Last Wednesday morning, Twila Schwab tried to quiet her dog Buster, a five-year-old Maltese and Shih Tzu mix. The dog would not let her sleep, and if he had stopped trying to alert her, she may not have made it out of her house alive.
The house that took nine years for Schwab and her husband to make into their home now lays in ruin. An electrical fire took almost everything they had last week, but Schwab walked away unharmed because of her persistent pet.
"If you would've asked me before, I couldn't have told you I could love him any more," Schwab said about Buster, "but every day, every moment I spend with him is so precious. It's always been precious to me, but there's something different about it now."
Schwab went to sleep early last Tuesday evening. A few hours later, she thought Buster needed to go outside when he woke her a little after midnight.
"I kept telling him, no, lie down, go to sleep," Schwab said. "He was pawing at me, jumping on my chest, barking, licking my face. He finally got me awake, and when I woke up, all I saw was smoke."
Schwab says she then jumped out of bed, grabbed Buster and ran into her walk-in closet. She tried to escape through the window and get to her front porch.
"I kept pushing on the (window) screen, and it wouldn't go out," she said. "I was going on vacation, and I had some bags packed right there and I grabbed the first one and threw through (the screen). We climbed out. I turned around and grabbed the other (suitcase) and pulled it out. When I did, we both fell, and I would not let (Buster) go."
Schwab watched as the house imploded, the flames consuming all the work she and her husband had done to restore the 1920s-era home.
"My home was a living thing," she said, holding back tears. "It's dead now. I want it buried. I want it gone. I don't want to look at it anymore."
Every morning, however, she drives from her sister's home where she is staying temporarily to take in the damage.
"My husband and I are taking it both as bad but differently," she explained. "He kind of has looked around to see if he can find things, and I don't want him to. I don't want anything to remind me of what it was."

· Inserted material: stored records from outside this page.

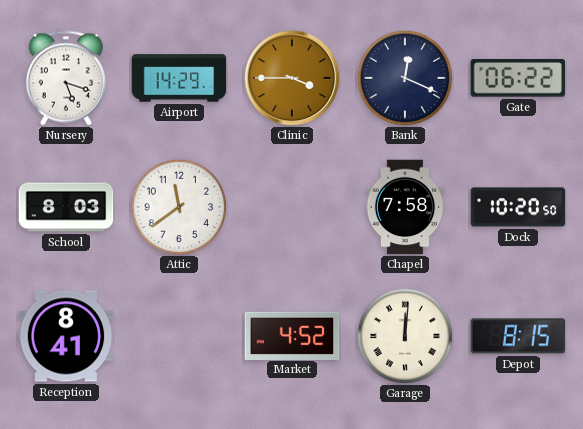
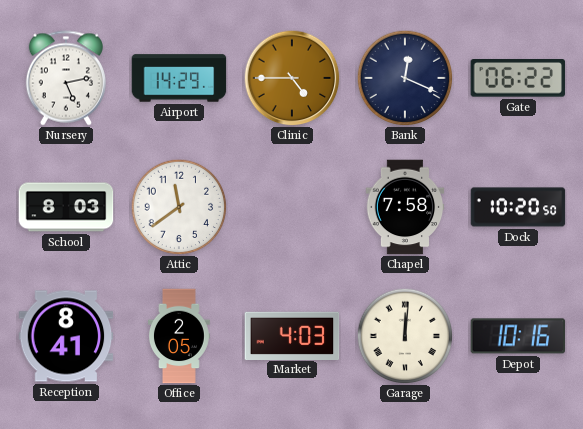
Nursery: 5:18 -> 5:13
Clinic: 3:45 -> 4:45
Office: none -> 2:05
Market: 4:52 -> 4:03
Depot: 8:15 -> 10:16
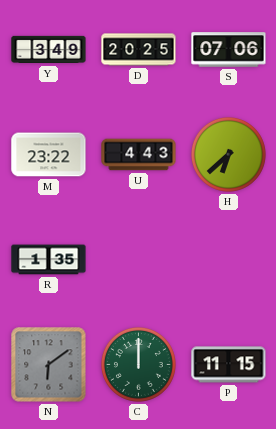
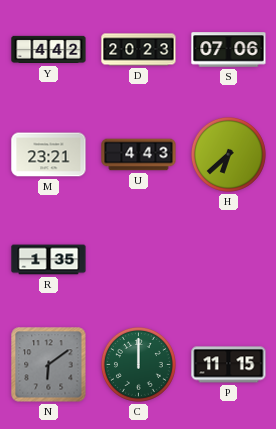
Y: 3:49 -> 4:42
D: 20:25 -> 20:23
M: 23:22 -> 23:21
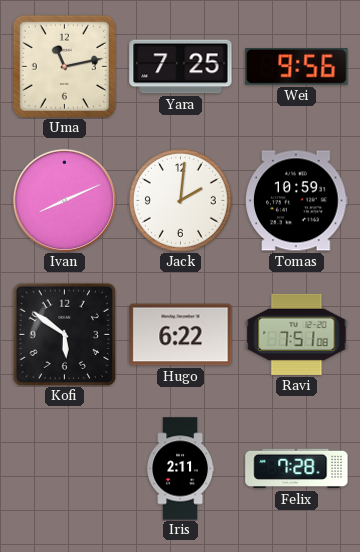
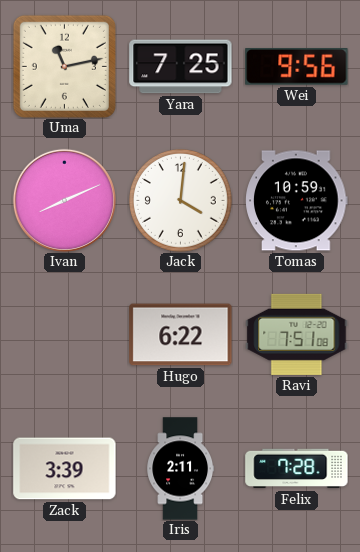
Jack: 2:01 -> 4:01
Kofi: 5:51 -> none
Zack: none -> 3:39
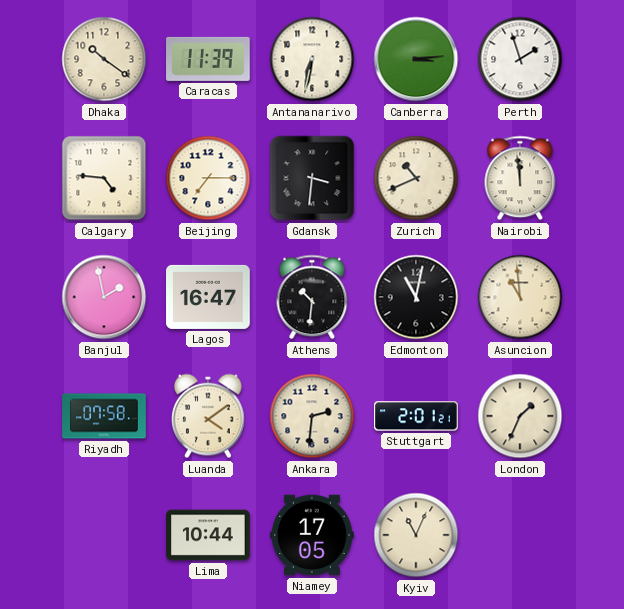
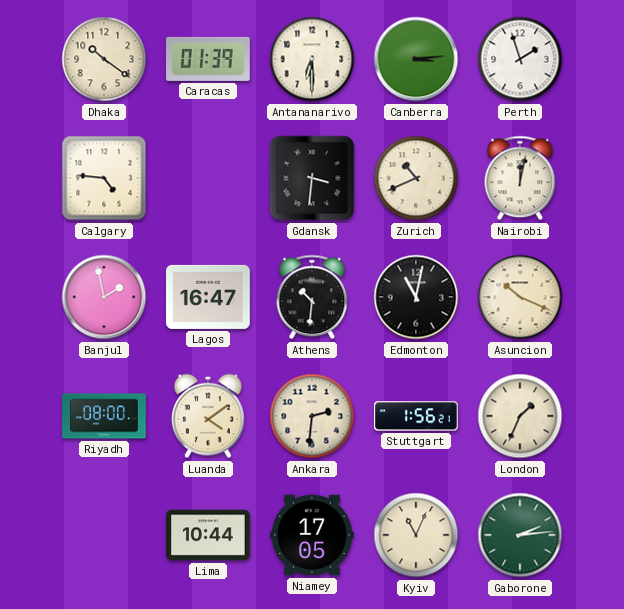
Caracas: 11:39 -> 01:39
Antananarivo: 6:32 -> 6:30
Beijing: 7:15 -> none
Nairobi: 11:59 -> 12:02
Asuncion: 10:59 -> 10:19
Riyadh: 07:58 -> 08:00
Stuttgart: 2:01 -> 1:56
Gaborone: none -> 2:14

They may not have much left, but they at least have their dog that everyone now calls a hero.
"He's my hero," Schwab said, smiling, "and I'll do whatever it takes to keep him happy."
Schwab's husband was not home when the fire broke out, but they are now planning to rebuild a smaller, more modest home on the same lot.
The family's veterinarian has given Buster medication to clear up his lungs after the fire. The dog goes for his final checkup Saturday, but the vet warned Buster may never be the same. Schwab says she does not mind, promising to cherish him as long as she can.